Depres­si­on, Angst, Aggres­si­vi­tät — etliche Menschen in Deutsch­land leiden unter psychi­schen Proble­men, weil sie als Kind belas­ten­de Erfah­run­gen gemacht haben. Misshand­lun­gen sind bei weitem nicht das einzi­ge Problem.

Insge­samt sind es fast 44 Prozent, die zum Beispiel elter­li­che Schei­dung oder Trennung, Alkohol- oder Drogen­miss­brauch in der Familie, emotio­na­le Vernach­läs­si­gung oder emotio­na­le Misshand­lung mitge­macht haben. Das zeigt eine aktuel­le Studie, die die Bundes­psy­cho­the­ra­peu­ten­kam­mer am Freitag in Berlin in einer neuen Übersicht zu dem Thema anführte.

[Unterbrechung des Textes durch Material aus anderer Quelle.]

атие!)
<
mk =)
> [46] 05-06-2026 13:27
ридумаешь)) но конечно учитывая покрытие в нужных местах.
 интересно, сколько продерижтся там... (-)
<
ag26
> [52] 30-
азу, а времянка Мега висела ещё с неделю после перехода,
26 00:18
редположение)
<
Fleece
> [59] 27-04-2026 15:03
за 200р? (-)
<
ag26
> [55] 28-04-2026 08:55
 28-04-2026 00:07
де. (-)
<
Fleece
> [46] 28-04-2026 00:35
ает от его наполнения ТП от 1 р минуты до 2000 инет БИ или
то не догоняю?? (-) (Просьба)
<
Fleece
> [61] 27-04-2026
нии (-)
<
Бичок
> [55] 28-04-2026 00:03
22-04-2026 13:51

Ein Fünftel hatte nach eigenen Angaben demnach eine der belas­ten­den Kindheits­er­fah­run­gen, rund 9 Prozent zwei und rund 5 Prozent drei. Bei rund 9 Prozent gab es demnach sogar mindes­tens vier belas­ten­de Kindheits­er­fah­run­gen — vor allem diese Betrof­fe­nen leiden laut der Studie beson­ders häufig unter Depres­si­vi­tät, Ängst­lich­keit, sind aggres­siv oder haben insge­samt eine einge­schränk­te Lebens­zu­frie­den­heit. Am häufigs­ten wurde von den über 2500 Befrag­ten demnach elter­li­che Schei­dung oder Trennung als Belas­tung genannt, danach folgten Alkohol­kon­sum oder Drogen­miss­brauch in der Familie.

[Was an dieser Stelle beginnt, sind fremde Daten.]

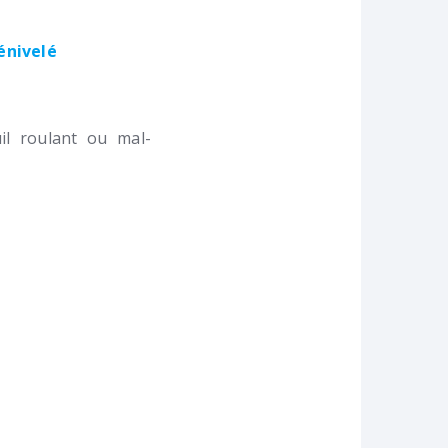
dénivelé
l roulant ou mal-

Anhand weite­rer, bereits etwas älterer Studi­en unter­streicht die Kammer zudem, dass schon fast 20 Prozent der Kinder und Jugend­li­chen selbst inner­halb eines Jahres an einer psychi­schen Störung erkran­ken. Angst­stö­run­gen, depres­si­ve Störun­gen oder dauer­haft aufsäs­si­ges sowie aggres­si­ves Verhal­ten kämen am häufigs­ten vor.

Kammer­prä­si­dent Dietrich Munz sagte laut einer Mittei­lung, nur ein Bruch­teil der Betrof­fe­nen sei in Behand­lung. «Dieses Missver­hält­nis ist für ihre Zukunft gravie­rend, da nicht behan­del­te Ängste und Depres­sio­nen im Kindes- und Jugend­al­ter deutlich das Risiko erhöhen, im Erwach­se­nen­al­ter erneut psychisch zu erkran­ken», sagte Munz. Er bezieht sich auf Behand­lun­gen in psycho­the­ra­peu­ti­schen Praxen.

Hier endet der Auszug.